__What is needed__
Look through the data that follows and copy each line with the string "development".

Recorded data
□ □ □ □

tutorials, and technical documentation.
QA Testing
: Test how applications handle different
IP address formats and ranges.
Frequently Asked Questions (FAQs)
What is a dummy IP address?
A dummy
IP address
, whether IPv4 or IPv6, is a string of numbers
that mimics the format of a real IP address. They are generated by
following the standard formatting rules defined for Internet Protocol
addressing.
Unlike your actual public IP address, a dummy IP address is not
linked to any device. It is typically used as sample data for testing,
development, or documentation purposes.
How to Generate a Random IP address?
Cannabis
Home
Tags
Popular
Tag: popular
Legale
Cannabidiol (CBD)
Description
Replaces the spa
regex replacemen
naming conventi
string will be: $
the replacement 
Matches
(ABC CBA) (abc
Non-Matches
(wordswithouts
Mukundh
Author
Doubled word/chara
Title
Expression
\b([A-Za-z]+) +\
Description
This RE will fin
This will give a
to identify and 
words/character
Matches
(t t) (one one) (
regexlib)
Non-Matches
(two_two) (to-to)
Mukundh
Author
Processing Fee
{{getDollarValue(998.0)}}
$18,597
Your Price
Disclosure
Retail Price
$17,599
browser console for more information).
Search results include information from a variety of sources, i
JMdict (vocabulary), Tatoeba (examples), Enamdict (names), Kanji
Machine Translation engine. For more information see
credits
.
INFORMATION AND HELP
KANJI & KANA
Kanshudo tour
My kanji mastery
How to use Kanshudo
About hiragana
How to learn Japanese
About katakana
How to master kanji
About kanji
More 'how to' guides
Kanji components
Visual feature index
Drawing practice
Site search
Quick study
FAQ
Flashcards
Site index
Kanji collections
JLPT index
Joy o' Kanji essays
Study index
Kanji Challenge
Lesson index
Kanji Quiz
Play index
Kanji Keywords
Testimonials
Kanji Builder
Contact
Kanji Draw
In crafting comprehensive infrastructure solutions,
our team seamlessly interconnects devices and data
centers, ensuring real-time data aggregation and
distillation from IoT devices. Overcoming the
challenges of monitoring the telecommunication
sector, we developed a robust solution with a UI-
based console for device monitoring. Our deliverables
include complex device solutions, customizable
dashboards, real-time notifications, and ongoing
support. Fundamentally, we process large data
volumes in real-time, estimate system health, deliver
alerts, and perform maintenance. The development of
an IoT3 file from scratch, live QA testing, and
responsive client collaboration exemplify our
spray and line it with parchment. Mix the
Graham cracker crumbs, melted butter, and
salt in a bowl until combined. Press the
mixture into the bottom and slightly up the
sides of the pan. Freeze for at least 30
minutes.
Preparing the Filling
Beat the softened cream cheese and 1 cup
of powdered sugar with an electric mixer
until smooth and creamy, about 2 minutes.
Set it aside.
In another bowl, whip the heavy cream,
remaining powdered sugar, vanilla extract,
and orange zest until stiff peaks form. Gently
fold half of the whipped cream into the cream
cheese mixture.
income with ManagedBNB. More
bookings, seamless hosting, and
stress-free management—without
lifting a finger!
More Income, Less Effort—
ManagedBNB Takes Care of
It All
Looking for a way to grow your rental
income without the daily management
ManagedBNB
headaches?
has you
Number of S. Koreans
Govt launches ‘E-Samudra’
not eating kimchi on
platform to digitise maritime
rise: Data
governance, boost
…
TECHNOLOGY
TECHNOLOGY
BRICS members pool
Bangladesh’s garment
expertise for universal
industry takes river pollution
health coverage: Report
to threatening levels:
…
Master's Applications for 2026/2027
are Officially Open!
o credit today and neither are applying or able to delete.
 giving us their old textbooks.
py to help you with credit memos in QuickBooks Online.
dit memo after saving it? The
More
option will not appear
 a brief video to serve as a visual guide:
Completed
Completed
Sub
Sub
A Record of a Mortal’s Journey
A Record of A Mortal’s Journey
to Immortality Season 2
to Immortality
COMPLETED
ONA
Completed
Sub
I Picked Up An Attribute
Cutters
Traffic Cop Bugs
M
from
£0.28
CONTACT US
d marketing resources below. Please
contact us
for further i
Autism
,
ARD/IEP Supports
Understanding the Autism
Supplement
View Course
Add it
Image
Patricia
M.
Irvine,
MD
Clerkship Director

□ □ □ □

__Answer to this problem__
development, or documentation purposes.
alerts, and perform maintenance. The development of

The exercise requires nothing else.